Sweet Colin McCrae, was I wrong.
As a racing game, WRC 4 tries to balance itself between a faithful simulation of the sport and an arcade racer, succeeding on neither front. The game just doesn’t feel technical enough for your garage tinkering to actually create a real difference on the track, while the attempt at creating a more exciting race with light arcade physics feels dull and lifeless.
Races are still point to point affairs, taking place on tarmac, dirt and hybrid roads as players race to achieve the best possible time while a Scottish co-driver once again yells at you about something to the left like a bad Beyonce song.
You look at actual WRC races, and you’ll feel just how exciting those courses are, with cars taking perfect slides around dirt corners and leaping over hills in an effort to grab first place on point to point races. WRC 4 completely fails to capture that feeling, and should be marketed as a sleeping aid instead of a game worth your hundreds of Randelas.
Rally tournaments are all about momentum, and WRC 4 just cannot seem to find any of that, from both a technical and metaphorical viewpoint. The handling is as notoriously as stiff as ever, never loosening up to give players that thrill of dirt road racing, while your co-driver is as annoying as ever and repeats lines over and over again in his usual monotonous tone.
Likewise with the damage model, something just doesn’t feel right, while the game is also host to some mind-numbingly long loading screens. There are courses which are uglier than human nature, track designs which seem to think that flipping a course backwards is an improvement and visuals which belong to the Playstation 2 era.

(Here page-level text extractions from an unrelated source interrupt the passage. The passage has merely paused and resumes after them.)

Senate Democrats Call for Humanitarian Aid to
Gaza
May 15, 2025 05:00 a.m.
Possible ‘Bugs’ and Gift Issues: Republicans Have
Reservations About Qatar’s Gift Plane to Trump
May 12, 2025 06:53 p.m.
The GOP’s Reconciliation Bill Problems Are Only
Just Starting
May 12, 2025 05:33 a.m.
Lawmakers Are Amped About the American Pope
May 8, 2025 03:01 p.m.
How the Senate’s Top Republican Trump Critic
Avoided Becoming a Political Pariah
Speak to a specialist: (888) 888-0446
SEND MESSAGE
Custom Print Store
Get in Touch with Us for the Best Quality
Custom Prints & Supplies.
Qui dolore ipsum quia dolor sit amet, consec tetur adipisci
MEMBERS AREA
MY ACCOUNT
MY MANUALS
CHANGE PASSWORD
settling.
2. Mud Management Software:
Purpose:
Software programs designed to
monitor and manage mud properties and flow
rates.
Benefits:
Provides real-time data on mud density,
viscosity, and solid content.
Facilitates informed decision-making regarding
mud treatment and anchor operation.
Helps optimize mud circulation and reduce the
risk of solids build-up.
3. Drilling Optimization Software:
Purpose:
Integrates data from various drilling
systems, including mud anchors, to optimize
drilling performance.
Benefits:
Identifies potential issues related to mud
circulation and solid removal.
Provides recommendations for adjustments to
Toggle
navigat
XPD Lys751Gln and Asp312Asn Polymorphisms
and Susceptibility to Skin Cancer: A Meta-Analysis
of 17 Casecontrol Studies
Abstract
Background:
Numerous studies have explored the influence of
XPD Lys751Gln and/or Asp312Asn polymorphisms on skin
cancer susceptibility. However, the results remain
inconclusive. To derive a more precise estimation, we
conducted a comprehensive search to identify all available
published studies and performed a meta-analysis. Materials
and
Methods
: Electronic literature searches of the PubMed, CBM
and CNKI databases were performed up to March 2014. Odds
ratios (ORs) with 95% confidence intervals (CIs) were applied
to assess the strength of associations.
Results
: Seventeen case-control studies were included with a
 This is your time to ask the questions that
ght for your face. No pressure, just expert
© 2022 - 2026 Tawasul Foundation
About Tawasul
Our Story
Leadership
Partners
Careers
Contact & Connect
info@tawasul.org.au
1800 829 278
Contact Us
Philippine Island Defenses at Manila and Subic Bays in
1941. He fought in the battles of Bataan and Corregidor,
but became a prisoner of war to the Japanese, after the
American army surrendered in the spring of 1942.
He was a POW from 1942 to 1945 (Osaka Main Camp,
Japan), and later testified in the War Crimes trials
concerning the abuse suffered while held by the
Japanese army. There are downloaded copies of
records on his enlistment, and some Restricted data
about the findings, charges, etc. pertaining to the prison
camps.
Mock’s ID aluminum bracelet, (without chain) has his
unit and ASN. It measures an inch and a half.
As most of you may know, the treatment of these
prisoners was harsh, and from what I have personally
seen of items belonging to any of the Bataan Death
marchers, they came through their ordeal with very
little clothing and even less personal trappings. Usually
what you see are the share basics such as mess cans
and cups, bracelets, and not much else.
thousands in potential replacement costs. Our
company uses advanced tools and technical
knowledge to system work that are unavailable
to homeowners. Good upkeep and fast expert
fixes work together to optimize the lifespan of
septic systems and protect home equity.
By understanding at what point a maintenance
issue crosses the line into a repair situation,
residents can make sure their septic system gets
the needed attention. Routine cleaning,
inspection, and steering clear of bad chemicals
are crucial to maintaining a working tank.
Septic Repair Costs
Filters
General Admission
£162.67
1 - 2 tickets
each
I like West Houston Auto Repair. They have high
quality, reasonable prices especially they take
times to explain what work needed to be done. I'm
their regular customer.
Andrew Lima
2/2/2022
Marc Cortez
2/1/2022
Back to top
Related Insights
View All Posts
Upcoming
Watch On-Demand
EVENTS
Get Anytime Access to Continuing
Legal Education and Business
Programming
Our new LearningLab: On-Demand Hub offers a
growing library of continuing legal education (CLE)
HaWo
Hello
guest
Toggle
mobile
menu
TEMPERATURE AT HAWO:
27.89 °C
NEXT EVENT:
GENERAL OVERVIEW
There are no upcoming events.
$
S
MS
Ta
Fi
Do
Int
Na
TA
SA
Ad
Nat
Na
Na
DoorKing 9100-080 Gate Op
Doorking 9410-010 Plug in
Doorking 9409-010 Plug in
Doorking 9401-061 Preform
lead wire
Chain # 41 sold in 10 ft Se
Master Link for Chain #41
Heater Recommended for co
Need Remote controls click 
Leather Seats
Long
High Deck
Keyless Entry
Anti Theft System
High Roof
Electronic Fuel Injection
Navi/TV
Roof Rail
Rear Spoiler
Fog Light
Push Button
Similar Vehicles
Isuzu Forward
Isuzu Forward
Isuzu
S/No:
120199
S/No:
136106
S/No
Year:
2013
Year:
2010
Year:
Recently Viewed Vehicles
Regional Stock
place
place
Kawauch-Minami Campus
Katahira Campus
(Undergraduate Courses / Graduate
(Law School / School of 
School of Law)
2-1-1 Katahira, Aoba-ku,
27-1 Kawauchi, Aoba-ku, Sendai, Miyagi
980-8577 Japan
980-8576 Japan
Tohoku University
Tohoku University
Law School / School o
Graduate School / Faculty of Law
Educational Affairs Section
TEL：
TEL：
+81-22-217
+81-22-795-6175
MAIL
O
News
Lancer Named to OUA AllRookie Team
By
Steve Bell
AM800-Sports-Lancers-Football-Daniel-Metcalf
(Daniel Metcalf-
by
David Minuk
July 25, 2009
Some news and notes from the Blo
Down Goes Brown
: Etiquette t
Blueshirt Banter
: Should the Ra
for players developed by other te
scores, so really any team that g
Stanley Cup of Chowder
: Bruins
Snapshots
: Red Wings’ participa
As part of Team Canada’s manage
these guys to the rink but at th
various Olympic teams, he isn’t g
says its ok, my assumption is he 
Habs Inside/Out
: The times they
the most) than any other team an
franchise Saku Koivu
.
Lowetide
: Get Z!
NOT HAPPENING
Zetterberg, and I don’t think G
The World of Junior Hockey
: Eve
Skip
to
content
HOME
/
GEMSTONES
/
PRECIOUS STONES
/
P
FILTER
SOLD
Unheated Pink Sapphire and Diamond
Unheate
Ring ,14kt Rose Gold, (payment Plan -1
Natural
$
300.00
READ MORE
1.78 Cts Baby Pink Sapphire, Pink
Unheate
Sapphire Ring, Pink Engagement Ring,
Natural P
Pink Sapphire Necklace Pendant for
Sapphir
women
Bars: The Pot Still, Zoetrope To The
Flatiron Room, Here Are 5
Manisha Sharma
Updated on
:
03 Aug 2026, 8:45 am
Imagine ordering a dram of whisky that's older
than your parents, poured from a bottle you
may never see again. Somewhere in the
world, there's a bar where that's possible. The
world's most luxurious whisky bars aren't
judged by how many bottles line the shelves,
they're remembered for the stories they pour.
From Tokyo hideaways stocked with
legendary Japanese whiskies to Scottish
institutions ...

Sure, your rally vehicle looks solid, and some nice weather effects make themselves known, but the rest of the game looks like a dog threw up its breakfast as you wind your way through some narrow courses. If you’re still sticking around to see if the game will actually open up to add something more to the overused formula, then you’re wasting your time.
A laggy online component with basic ideas in place and quick races where players can take part in full races and championship basically rounds out the experience. I could go on, but really, the biggest problem here is that WRC 4 has no real competition, leaving that game to have a tight monopoly on all its licensed content and no real motivation to actually improve.
After four years it’s still the exact same game, with no effort being put into to making a solid foundation actually more exciting and intriguing. It’s the very definition of cashing in on annual franchise, making for a game that is average at best.